> _SUPPLIED MATERIAL_:

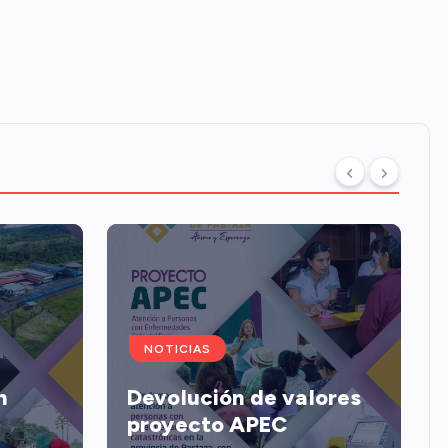
NOTICIAS
n
Devolución de valores
proyecto APEC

> _WHAT TO WORK ON_:
I would like the data copied exactly as it stands, with no pictures included.

> _RESULT OF THE TASK_:
NOTICIAS
n
Devolución de valores
proyecto APEC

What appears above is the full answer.